L’innocente créature ouvrit les yeux et me sourit ; je la couvris de baisers. Un moment après, l’enfant se mit à crier ; je pensai qu’il avait faim ou soif. Je ne manquais pas de nourrices, mais il fallait regagner ma demeure, et j’avais au moins une heure de chemin à faire pour m’y rendre. J’avais emporté du vin de palmier dans une calebasse ; j’apaisai l’enfant en lui en faisant avaler quelques gouttes. Il se rendormit, et, chargeant la corbeille sur mon dos, je repris le chemin de ma grotte. Mon esprit était rempli de mille projets, qui tous avaient rapport à mon enfant, et dans une telle confusion d’idées que je ne pouvais les débrouiller.

À mon arrivée, je choisis la plus belle de mes chèvres laitières ; je posai le petit garçon près d’elle. Il saisit avidement une de ses mamelles ; pendant qu’il tétait, je caressais le docile animal, qui se prêtait de bonne grâce au service que j’en attendais. Bientôt la chèvre s’attacha à son nourrisson ; elle venait elle-même le chercher aux heures où elle avait coutume de lui donner son lait.

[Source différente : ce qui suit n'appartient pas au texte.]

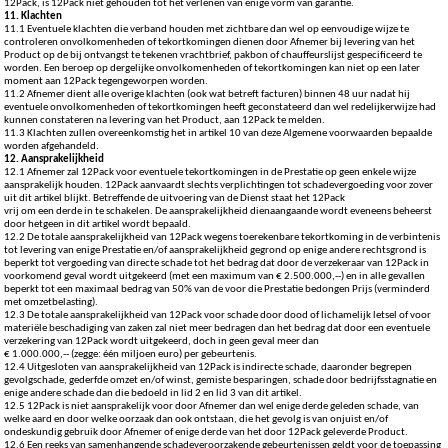
12Pack, is 12Pack niet gehouden tot het verlenen van enige vorm van garantie.
11. Klachten
11.1 Eventuele klachten die verband houden met zichtbare dan wel op eenvoudige wijze te
controleren onvolkomenheden of tekortkomingen dienen door Afnemer bij levering van het
Product op de bij ontvangst te tekenen vrachtbrief, pakbon of chauffeurslijst gespecificeerd te
worden. Een beroep op dergelijke onvolkomenheden of tekortkomingen kan niet op een later
moment aan 12Pack tegengeworpen worden.
11.2 Afnemer dient alle overige klachten (ook wat betreft facturen) binnen 48 uur nadat hij
eventuele onvolkomenheden of tekortkomingen heeft geconstateerd dan wel redelijkerwijze had
kunnen constateren na levering van het Product, aan 12Pack te melden.
11.3 Klachten zullen overeenkomstig het in artikel 10 van deze Algemene voorwaarden bepaalde
worden afgehandeld.
12. Aansprakelijkheid
12.1 Afnemer zal 12Pack voor eventuele tekortkomingen in de Prestatie op geen enkele wijze
aansprakelijk houden. 12Pack aanvaardt slechts verplichtingen tot schadevergoeding voor zover
uit dit artikel blijkt. Betreffende de uitvoering van de Dienst staat het 12Pack
vrij om een derde in te schakelen. De aansprakelijkheid dienaangaande wordt eveneens beheerst
door hetgeen in dit artikel wordt bepaald.
12.2 De totale aansprakelijkheid van 12Pack wegens toerekenbare tekortkoming in de verbintenis
tot levering van enige Prestatie en/of aansprakelijkheid gegrond op enige andere rechtsgrond is
beperkt tot vergoeding van directe schade tot het bedrag dat door de verzekeraar van 12Pack in
voorkomend geval wordt uitgekeerd (met een maximum van € 2.500.000,--) en in alle gevallen
beperkt tot een maximaal bedrag van 50% van de voor die Prestatie bedongen Prijs (verminderd
met omzetbelasting).
12.3 De totale aansprakelijkheid van 12Pack voor schade door dood of lichamelijk letsel of voor
materiële beschadiging van zaken zal niet meer bedragen dan het bedrag dat door een eventuele
verzekering van 12Pack wordt uitgekeerd, doch in geen geval meer dan
€ 1.000.000,-- (zegge: één miljoen euro) per gebeurtenis.
12.4 Uitgesloten van aansprakelijkheid van 12Pack is indirecte schade, daaronder begrepen
gevolgschade, gederfde omzet en/of winst, gemiste besparingen, schade door bedrijfsstagnatie en
enige andere schade dan die bedoeld in lid 2 en lid 3 van dit artikel.
12.5 12Pack is niet aansprakelijk voor door Afnemer dan wel enige derde geleden schade, van
welke aard en door welke oorzaak dan ook ontstaan, die het gevolg is van onjuist en/of
ondeskundig gebruik door Afnemer of enige derde van het door 12Pack geleverde Product.
12.6 Een reeks van samenhangende schadeveroorzakende gebeurtenissen geldt voor de toepassing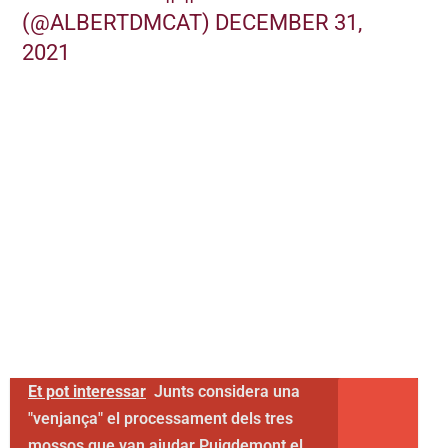
(@ALBERTDMCAT)
DECEMBER 31,
2021
Et pot interessar
Junts considera una
"venjança" el processament dels tres
mossos que van ajudar Puigdemont el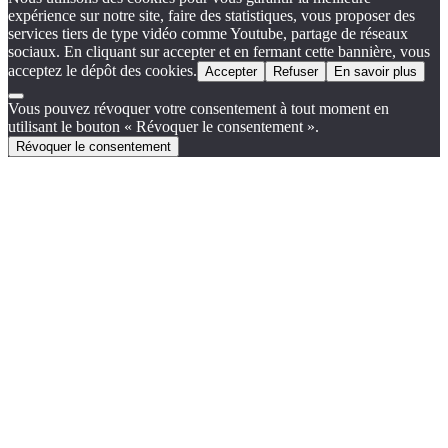
expérience sur notre site, faire des statistiques, vous proposer des
services tiers de type vidéo comme Youtube, partage de réseaux
sociaux. En cliquant sur accepter et en fermant cette bannière, vous
acceptez le dépôt des cookies.
Accepter
Refuser
En savoir plus
Vous pouvez révoquer votre consentement à tout moment en
utilisant le bouton « Révoquer le consentement ».
Révoquer le consentement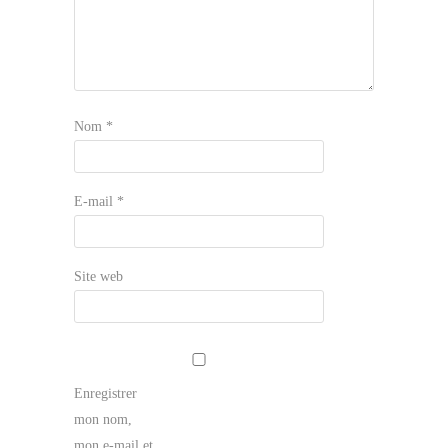
Nom
*
E-mail
*
Site web
Enregistrer
mon nom,
mon e-mail et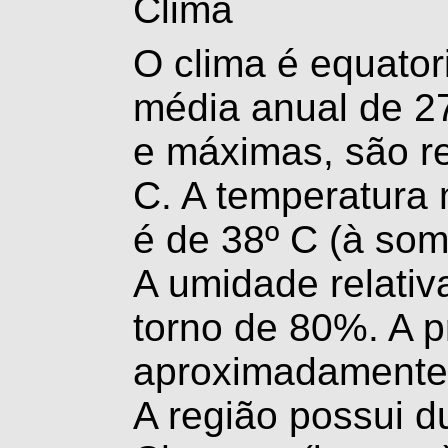
Clima
O clima é equator
média anual de 2
e máximas, são r
C. A temperatura 
é de 38º C (à som
A umidade relativ
torno de 80%. A p
aproximadamente
A região possui d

Lorsque j’eus pourvu au besoin de mon enfant, je me livrai à mes réflexions ; je sentais le besoin de me calmer et de me recueillir. « Enfin, me disais-je, voilà une société que le Ciel m’envoie ; je vais nourrir, soigner, instruire ce cher petit ; il me sera attaché par les liens de l’amitié et de la reconnaissance ; j’entendrai sa douce voix répondre à la mienne ; je l’aimerai, il m’aimera ; bonheur que je n’eusse jamais osé espérer !

» Je ne travaillerai plus pour moi seul, et mes travaux en deviendront cent fois plus intéressants. Il faut un berceau commode pour mon cher Tomy, c’est le nom que je veux lui donner ; j’ai assez de saule et d’osier pour le tresser ; dès demain je m’en occuperai. »

Je passai la soirée la plus agréable ; mon enfant, sur mes genoux, jouait avec les boucles de mes cheveux. J’appelai Castor pour lui faire faire connaissance avec lui ; il se montra d’abord un peu jaloux ; mais, en partageant mes caresses, je parvins à lui faire lécher les mains et le visage de l’enfant. Pour Coco, il paraissait charmé de l’augmentation de la famille et caquetait à nous étourdir. J’avoue que les mots qu’il prononçait ne me faisaient plus le même plaisir ; j’aspirais à entendre parler Tomy ; enfin j’avais un compagnon, un être humain qui partagerait ma solitude. Je ne me sentais plus de joie : ma vie me semblait toute changée, désormais je ne vivrai plus pour moi seul.